WHAT IS REQUIRED →
Search the listing below for the word "intérieure" and return each line that contains it.

======== EXTRACTED DATA ========

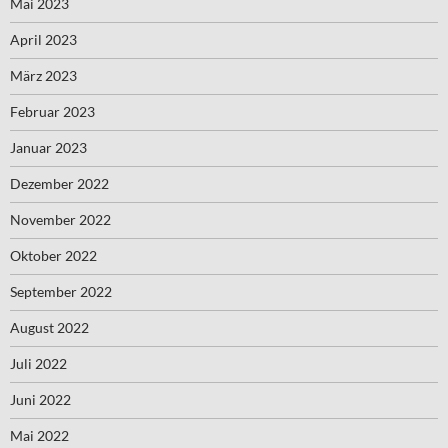
Mai 2023
April 2023
März 2023
Februar 2023
Januar 2023
Dezember 2022
November 2022
Oktober 2022
September 2022
August 2022
Juli 2022
Juni 2022
Mai 2022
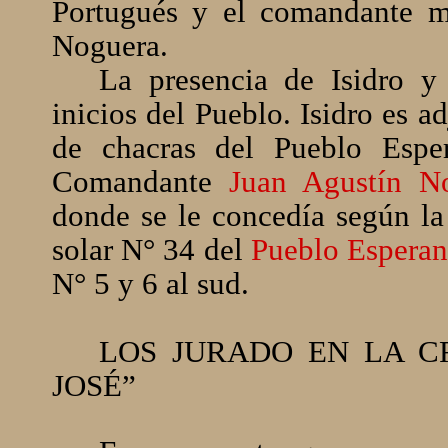
Portugués y el comandante mi
Noguera.
La presencia de Isidro y
inicios del Pueblo. Isidro es a
de chacras del Pueblo Espe
Comandante
Juan Agustín 
donde se le concedía según la 
solar N° 34 del
Pueblo Esperan
N° 5 y 6 al sud.
LOS JURADO EN LA C
JOSÉ”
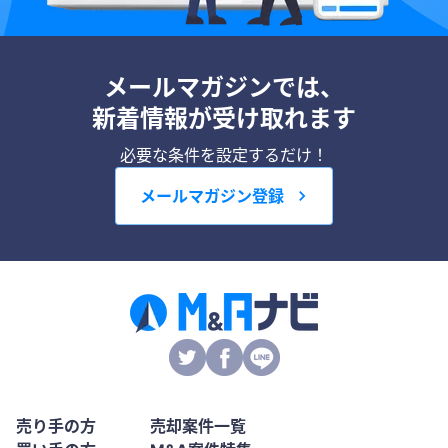
メールマガジンでは、
新着情報が受け取れます
必要な条件を設定するだけ！
メールマガジン登録
売り手の方
売却案件一覧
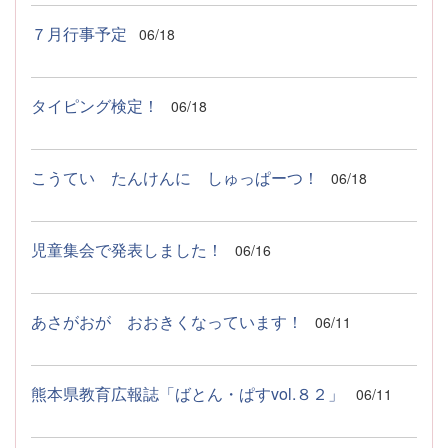
７月行事予定
06/18
タイピング検定！
06/18
こうてい たんけんに しゅっぱーつ！
06/18
児童集会で発表しました！
06/16
あさがおが おおきくなっています！
06/11
熊本県教育広報誌「ばとん・ぱすvol.８２」
06/11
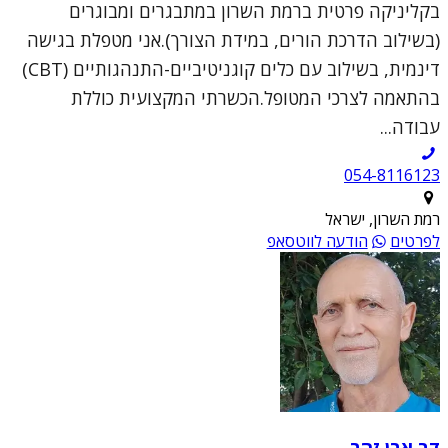
בקליניקה פרטית ברמת השרון במתבגרים ומבוגרים
(בשילוב הדרכת הורים, במידת הצורך).אני מטפלת בגישה
דינמית, בשילוב עם כלים קוגניטיביים-התנהגותיים (CBT)
בהתאמה לצרכי המטופל.הכשרתי המקצועית כוללת
עבודה...
054-8116123
רמת השרון, ישראל
לפרטים
הודעה לווטסאפ
דב אבן זהב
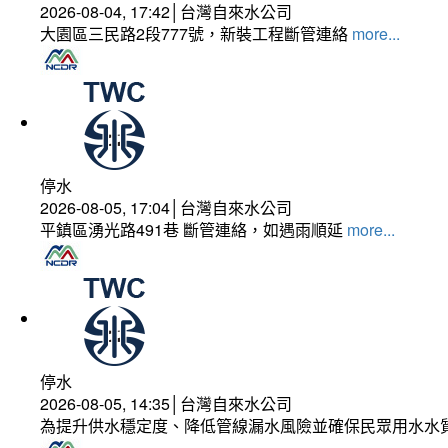
2026-08-04, 17:42│台灣自來水公司
大園區三民路2段777號，新裝工程斷管連絡
more...
停水
2026-08-05, 17:04│台灣自來水公司
平鎮區湧光路491巷 斷管連絡，如遇雨順延
more...
停水
2026-08-05, 14:35│台灣自來水公司
為提升供水穩定度、降低管線漏水風險並確保民眾用水水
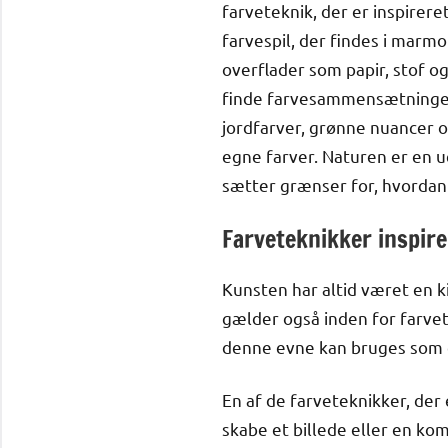
farveteknik, der er inspirer
farvespil, der findes i marm
overflader som papir, stof og
finde farvesammensætninger,
jordfarver, grønne nuancer o
egne farver. Naturen er en ue
sætter grænser for, hvordan 
Farveteknikker inspire
Kunsten har altid været en k
gælder også inden for farvet
denne evne kan bruges som e
En af de farveteknikker, der 
skabe et billede eller en ko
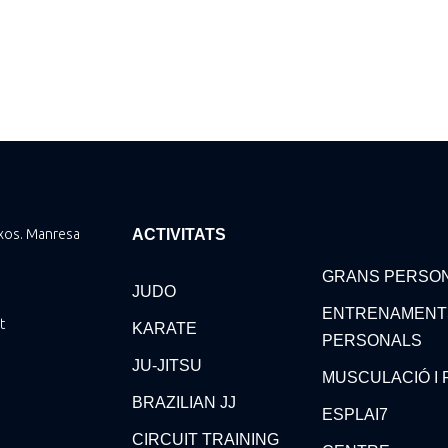
ixos. Manresa
ACTIVITATS
GRANS PERSO
JUDO
ENTRENAMENT
t
KARATE
PERSONALS
JU-JITSU
MUSCULACIÓ I 
BRAZILIAN JJ
ESPLAI7
CIRCUIT TRAINING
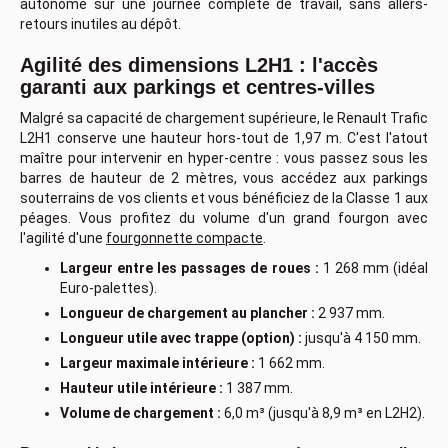
autonome sur une journée complète de travail, sans allers-
retours inutiles au dépôt.
Agilité des dimensions L2H1 : l'accès
garanti aux parkings et centres-villes
Malgré sa capacité de chargement supérieure, le Renault Trafic
L2H1 conserve une hauteur hors-tout de 1,97 m. C'est l'atout
maître pour intervenir en hyper-centre : vous passez sous les
barres de hauteur de 2 mètres, vous accédez aux parkings
souterrains de vos clients et vous bénéficiez de la Classe 1 aux
péages. Vous profitez du volume d'un grand fourgon avec
l'agilité d'une
fourgonnette compacte
.
Largeur entre les passages de roues :
1 268 mm (idéal
Euro-palettes).
Longueur de chargement au plancher :
2 937 mm.
Longueur utile avec trappe (option) :
jusqu'à 4 150 mm.
Largeur maximale intérieure :
1 662 mm.
Hauteur utile intérieure :
1 387 mm.
Volume de chargement :
6,0 m³ (jusqu'à 8,9 m³ en L2H2).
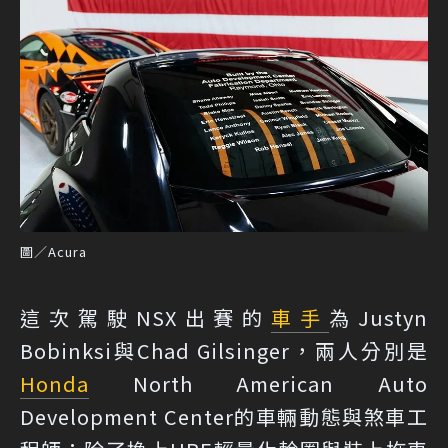
圖／Acura
這次駕駛NSX出賽的
車手
為Justyn
Bobinksi與Chad Gilsinger，兩人分別是
Honda
North American Auto
Development Center的車輛動態與煞車工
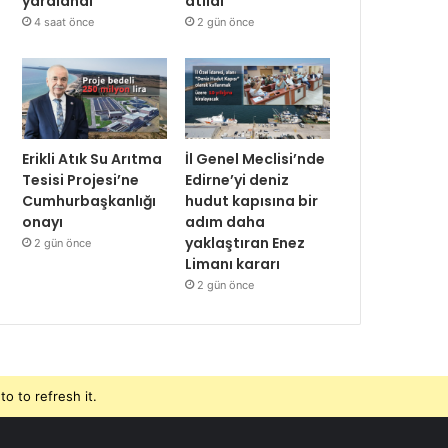
yaralandı
atıldı
4 saat önce
2 gün önce
Erikli Atık Su Arıtma
İl Genel Meclisi’nde
Tesisi Projesi’ne
Edirne’yi deniz
Cumhurbaşkanlığı
hudut kapısına bir
onayı
adım daha
yaklaştıran Enez
2 gün önce
Limanı kararı
2 gün önce
o to refresh it.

========

FINISHED EXERCISE →
Largeur maximale intérieure :
Hauteur utile intérieure :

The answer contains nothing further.